Di malam harinya  Doni termenung. Dia masih memikirkan soal bendera itu.  

“Oya saya ingat kalau kemarin tiang bambu benderanya patah” Doni berpikir untuk mencari pengganti tiang bendera dari bambu.  

“Oya, besuk aku akan ke Mbah Parto saja untuk mengambil bambu yang pas  untuk dijadikan tiang bendera.

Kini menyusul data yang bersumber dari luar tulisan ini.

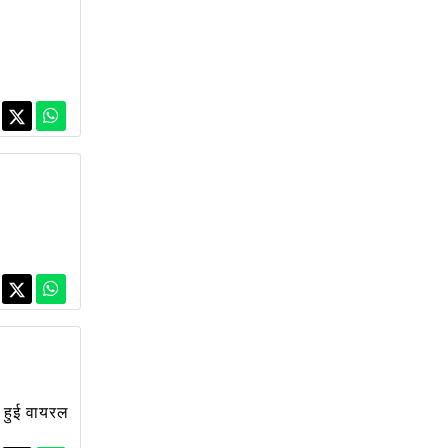
ो हुई वायरल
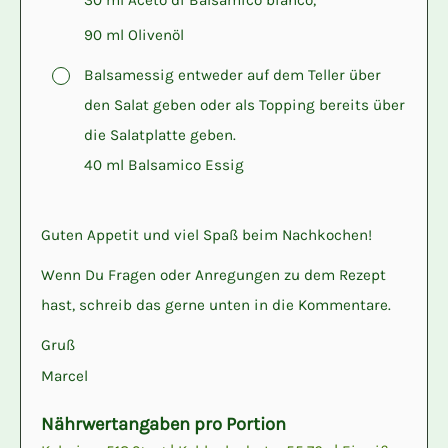
30 ml Aceto di Balsamico bianco,
90 ml Olivenöl
▢
Balsamessig entweder auf dem Teller über
den Salat geben oder als Topping bereits über
die Salatplatte geben.
40 ml Balsamico Essig
Guten Appetit und viel Spaß beim Nachkochen!
Wenn Du Fragen oder Anregungen zu dem Rezept
hast, schreib das gerne unten in die Kommentare.
Gruß
Marcel
Nährwertangaben pro Portion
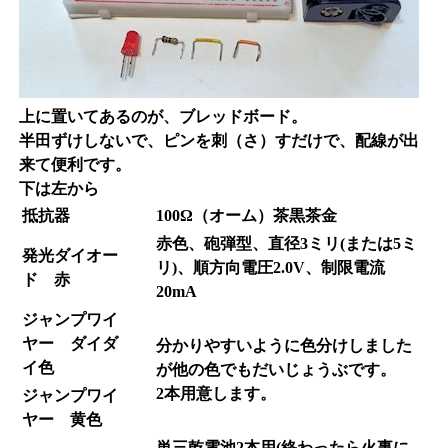
上に置いてあるのが、ブレッドボード。
半田ずけしないで、ピンを刺（さ）すだけで、配線が出
来て便利です。
下は左から
抵抗器
100Ω（オーム）茶黒茶金
赤色、砲弾型、直径3ミリ(または5ミ
発光ダイオー
リ)、順方向電圧2.0V、制限電流
ド 赤
20mA
ジャンプワイ
ヤー ダイダ
分かりやすいように色分けしました
イ色
が他の色でもだいじょうぶです。
2本用意します。
ジャンプワイ
ヤー 黄色
単三乾電池2本用(
終わったら火事に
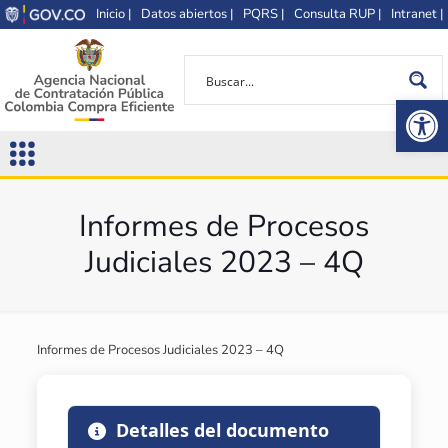
Inicio |
Datos abiertos |
PQRS |
Consulta RUP |
Intranet |
Op
Informes de Procesos
Judiciales 2023 – 4Q
Informes de Procesos Judiciales 2023 – 4Q
Detalles del documento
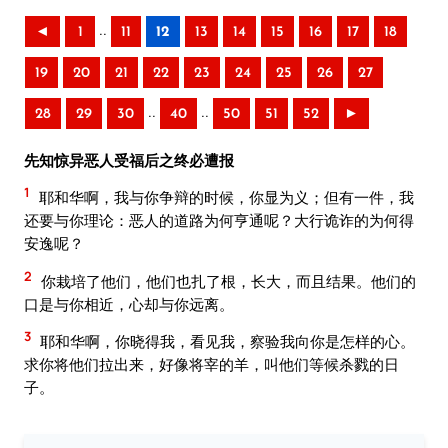
..
◄
1
11
12
13
14
15
16
17
18
19
20
21
22
23
24
25
26
27
..
..
28
29
30
40
50
51
52
►
先知惊异恶人受福后之终必遭报
1
耶和华啊，我与你争辩的时候，你显为义；但有一件，我
还要与你理论：恶人的道路为何亨通呢？大行诡诈的为何得
安逸呢？
2
你栽培了他们，他们也扎了根，长大，而且结果。他们的
口是与你相近，心却与你远离。
3
耶和华啊，你晓得我，看见我，察验我向你是怎样的心。
求你将他们拉出来，好像将宰的羊，叫他们等候杀戮的日
子。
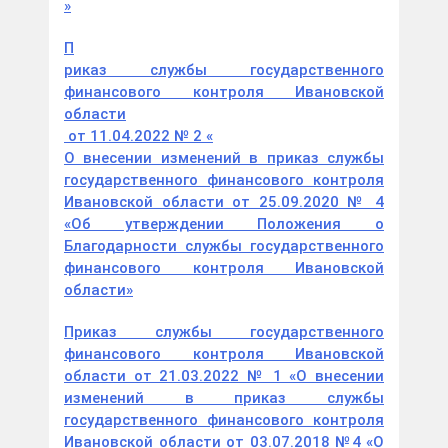
»
П
риказ службы государственного
финансового контроля Ивановской
области
от 11.04.2022 № 2
«
О внесении изменений в приказ службы
государственного финансового контроля
Ивановской области от 25.09.2020 № 4
«Об утверждении Положения о
Благодарности службы государственного
финансового контроля Ивановской
области»
Приказ службы государственного
финансового контроля Ивановской
области от 21.03.2022 № 1 «О внесении
изменений в приказ службы
государственного финансового контроля
Ивановской области от 03.07.2018 №4 «О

Keesokan paginya Doni bergegas menemui Mbah Parto. Kebetulan Mbah Parto sedang berada di pekarangan bambu miliknya.  Pekarangan Mbah Parto terletak di pinggir kali besar. Kanan kiri masih nampak rerimbunan tumbuh-tumbuhan. Masih banyak rumput-rumput liar dan semak belukar. Ditambah dengan papringan dan beberapa pohon Mojo. Tanaman-tanaman liar tumbuh dengan subur setinggi hampir sedada orang dewasa. Pekarangan itu masih nampak singup. Kabarnya masih banyak ular terlihat di sekitar itu.

 

Doni meminta izin Mbah Parto untuk meminta bambu. Setelah mendapat izin, Doni bergegas hendak menebang bambu dengan peralatan yang telah dia siapkan dari rumah. Dia melihat bambu-bambu itu masih banyak yang hijau. Tapi beberapa sudah ada yang agak coklat kering. Dilihatnya ada bambu berukuran kecil tapi agak panjang. Pada batang bambu itu masih banyak lugut yang menempel. Berwarna coklat yang menempel di daun bambunya. Lugut itu bila terkena kulit cukup sakit dan gatal. Dan mudah menempel di kulit. 

Dengan sigap Doni segera saja masuk menyeruak di sela-sela batang bambu. Tanpa kaos tangan dia sibak dan memilih bambu yang ia kehendaki. Nampaknya kulit lengan tangannya sudah mulai tertempel lugut. Terasa perih. Tetapi tak diperdulikan oleh Doni.  Dia terus menyibak dengan goloknya. Dan segera menebang bambu yang dipilihnya. Terdengar suara grubuk sewaktu bambu itu roboh ke samping menindih batang bambu yang lainnya. Doni menyeret ke pinggir batang bambu tersebut. Dia mulai membersihkan lugutnya dan  menghaluskan ros nya dengan gerakan berlawanan arah dengan arah tumbuh daun.

Tidak terasa pada lengannya nampak sayatan-sayatan bambu yang merobek kulitnya hingga berdarah. Hal itu tak ia rasakan.  

Setelahnya ia bawa pulang batang bambu dengan tidak lupa ia mengucapkan terima kasih pada Mbah Parto.

Sesampai di rumah dia ambil sisa cat dan segera dikuaskan ke batang bambu tersebut.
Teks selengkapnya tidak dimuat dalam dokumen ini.